Entries taken from a collection:
● ● ● ● ●

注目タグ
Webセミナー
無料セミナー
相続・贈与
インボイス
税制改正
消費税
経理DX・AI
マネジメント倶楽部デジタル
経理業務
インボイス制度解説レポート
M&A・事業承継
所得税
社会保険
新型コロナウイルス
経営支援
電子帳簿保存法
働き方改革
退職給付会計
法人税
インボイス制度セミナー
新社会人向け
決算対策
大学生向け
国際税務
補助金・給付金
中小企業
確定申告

● ● ● ● ●

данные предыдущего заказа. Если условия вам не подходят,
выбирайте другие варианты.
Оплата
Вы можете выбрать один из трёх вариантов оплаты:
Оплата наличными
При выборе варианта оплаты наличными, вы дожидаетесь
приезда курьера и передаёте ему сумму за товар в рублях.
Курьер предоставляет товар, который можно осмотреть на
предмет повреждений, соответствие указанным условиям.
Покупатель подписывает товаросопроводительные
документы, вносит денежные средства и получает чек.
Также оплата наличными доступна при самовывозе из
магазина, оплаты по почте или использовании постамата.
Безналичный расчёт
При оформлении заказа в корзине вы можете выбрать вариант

● ● ● ● ●

TASK REQUIREMENTS: Every line above carrying the word "можете" needs to be shown.

EXERCISE ANSWER:
Вы можете выбрать один из трёх вариантов оплаты:
При оформлении заказа в корзине вы можете выбрать вариант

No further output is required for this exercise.